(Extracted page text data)
══════

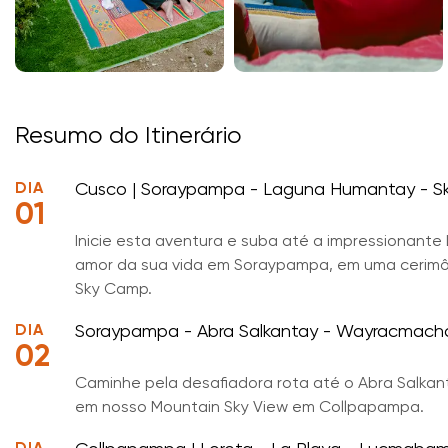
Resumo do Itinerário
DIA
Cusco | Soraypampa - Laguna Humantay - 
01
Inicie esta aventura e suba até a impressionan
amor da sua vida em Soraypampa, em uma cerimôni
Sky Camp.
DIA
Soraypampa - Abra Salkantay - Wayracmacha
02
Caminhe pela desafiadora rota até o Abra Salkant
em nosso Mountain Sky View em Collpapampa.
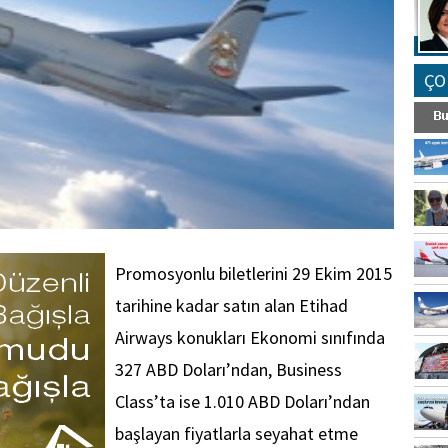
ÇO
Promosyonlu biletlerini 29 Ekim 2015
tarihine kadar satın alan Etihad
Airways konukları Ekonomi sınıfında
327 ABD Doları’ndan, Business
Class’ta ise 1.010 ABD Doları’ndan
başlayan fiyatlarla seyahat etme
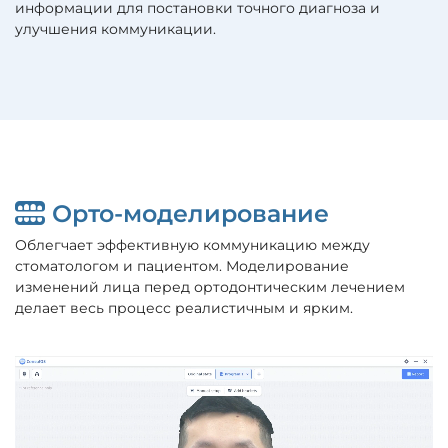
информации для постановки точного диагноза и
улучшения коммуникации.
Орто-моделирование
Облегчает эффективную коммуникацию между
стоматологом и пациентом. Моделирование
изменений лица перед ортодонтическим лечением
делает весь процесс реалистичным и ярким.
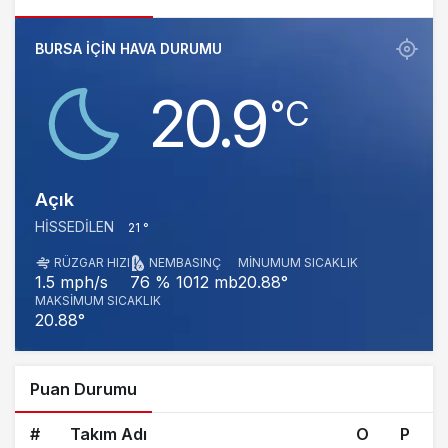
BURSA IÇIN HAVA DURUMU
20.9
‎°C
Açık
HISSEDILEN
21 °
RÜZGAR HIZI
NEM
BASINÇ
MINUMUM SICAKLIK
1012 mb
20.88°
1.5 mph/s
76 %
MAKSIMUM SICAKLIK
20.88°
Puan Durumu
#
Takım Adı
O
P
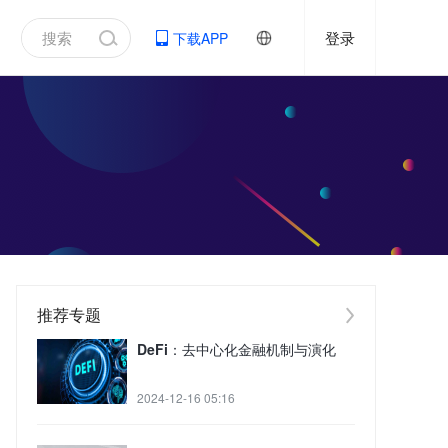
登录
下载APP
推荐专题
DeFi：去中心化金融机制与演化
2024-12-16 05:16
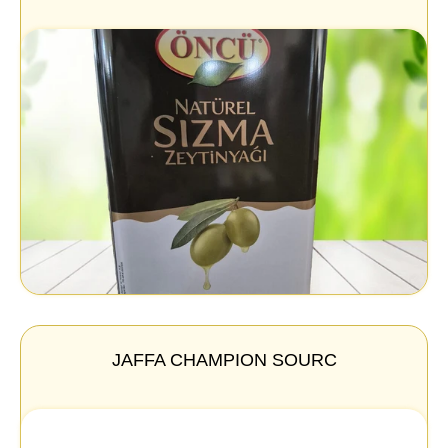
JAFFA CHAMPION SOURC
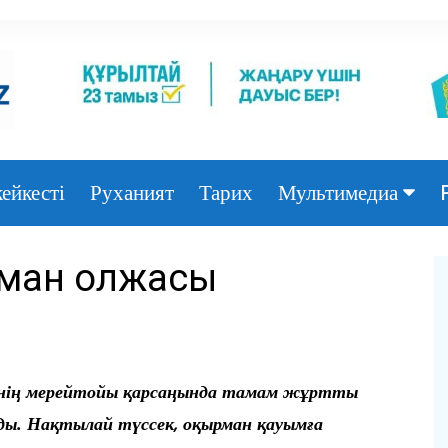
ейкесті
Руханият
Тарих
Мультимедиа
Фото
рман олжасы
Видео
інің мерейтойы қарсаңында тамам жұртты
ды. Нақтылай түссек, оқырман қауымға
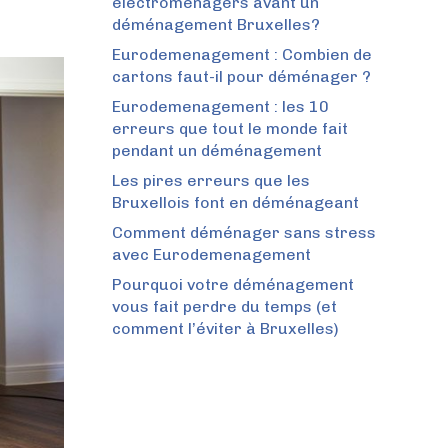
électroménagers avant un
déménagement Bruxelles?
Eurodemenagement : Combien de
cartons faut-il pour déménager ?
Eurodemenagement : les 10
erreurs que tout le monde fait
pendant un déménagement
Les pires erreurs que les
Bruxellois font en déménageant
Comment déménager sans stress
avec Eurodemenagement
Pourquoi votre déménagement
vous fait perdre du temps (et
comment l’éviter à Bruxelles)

══════

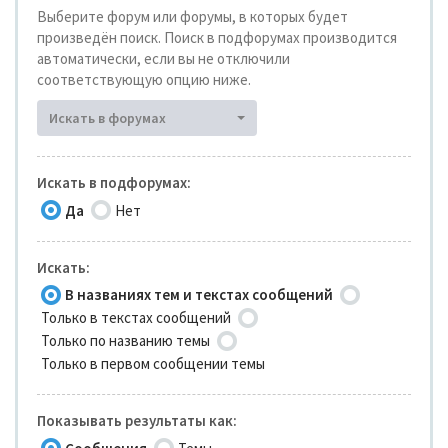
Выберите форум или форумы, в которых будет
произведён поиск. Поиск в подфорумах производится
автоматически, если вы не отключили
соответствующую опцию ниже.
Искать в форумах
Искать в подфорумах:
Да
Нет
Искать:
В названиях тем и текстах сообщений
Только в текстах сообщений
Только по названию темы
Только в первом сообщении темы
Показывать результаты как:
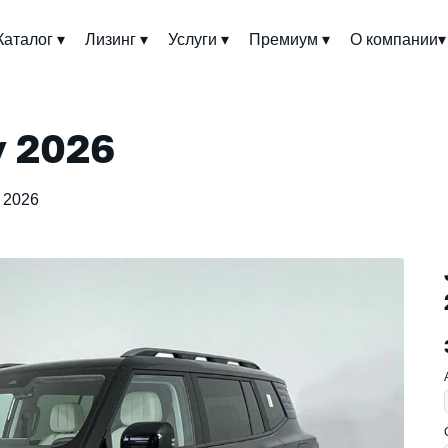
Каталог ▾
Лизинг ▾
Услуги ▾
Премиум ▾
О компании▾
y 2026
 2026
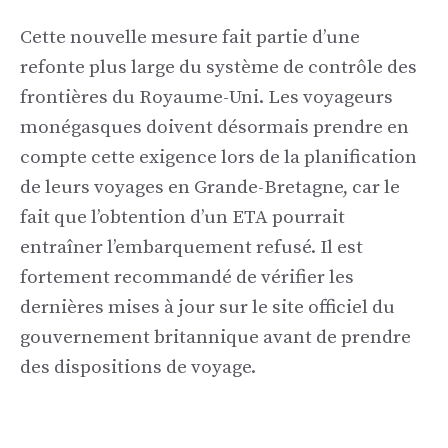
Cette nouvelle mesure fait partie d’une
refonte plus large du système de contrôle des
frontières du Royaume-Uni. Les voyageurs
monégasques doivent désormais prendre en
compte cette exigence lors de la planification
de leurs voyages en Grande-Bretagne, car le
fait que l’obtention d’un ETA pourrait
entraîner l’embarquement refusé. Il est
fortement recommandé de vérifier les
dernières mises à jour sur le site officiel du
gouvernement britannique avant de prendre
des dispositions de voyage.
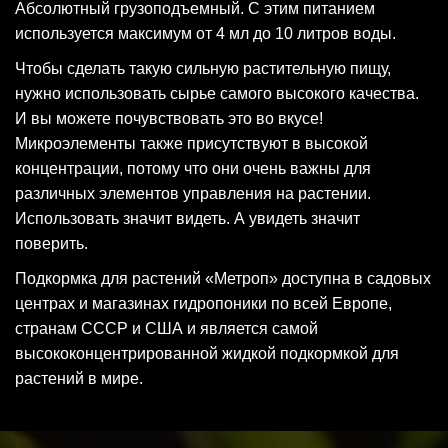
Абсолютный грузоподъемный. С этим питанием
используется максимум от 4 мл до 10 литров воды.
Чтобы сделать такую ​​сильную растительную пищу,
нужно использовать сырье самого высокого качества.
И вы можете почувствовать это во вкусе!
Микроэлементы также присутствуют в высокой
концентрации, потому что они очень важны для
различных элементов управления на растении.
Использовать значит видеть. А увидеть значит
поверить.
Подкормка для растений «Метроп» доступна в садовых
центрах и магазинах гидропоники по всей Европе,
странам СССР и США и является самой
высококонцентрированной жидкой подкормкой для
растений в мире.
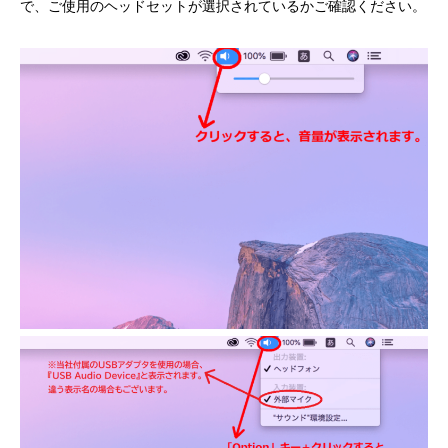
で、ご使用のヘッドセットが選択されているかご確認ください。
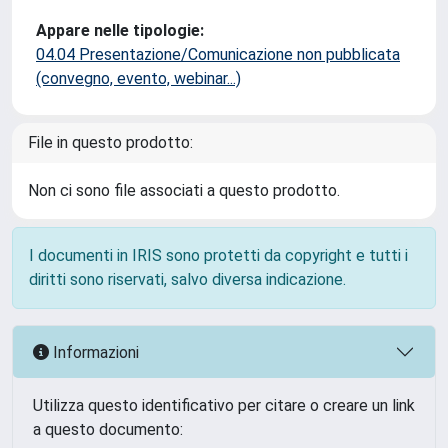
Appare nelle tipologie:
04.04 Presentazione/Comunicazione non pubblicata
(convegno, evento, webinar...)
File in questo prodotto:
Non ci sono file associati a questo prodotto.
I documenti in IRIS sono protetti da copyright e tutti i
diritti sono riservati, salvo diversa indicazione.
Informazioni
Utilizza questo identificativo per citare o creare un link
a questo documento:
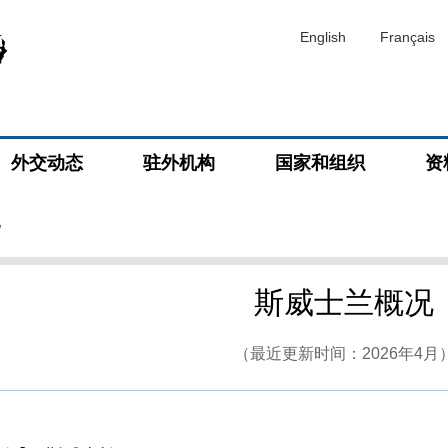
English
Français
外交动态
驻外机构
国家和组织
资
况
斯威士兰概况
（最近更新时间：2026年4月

══════

--- Exercise ---
Starting with the line above that holds "électroménagers avant un" and stopping with the line that holds "comment l’éviter à Bruxelles)", reproduce each line exactly, omitting all other lines.

--- Written answer ---
électroménagers avant un
déménagement Bruxelles?
Eurodemenagement : Combien de
cartons faut-il pour déménager ?
Eurodemenagement : les 10
erreurs que tout le monde fait
pendant un déménagement
Les pires erreurs que les
Bruxellois font en déménageant
Comment déménager sans stress
avec Eurodemenagement
Pourquoi votre déménagement
vous fait perdre du temps (et
comment l’éviter à Bruxelles)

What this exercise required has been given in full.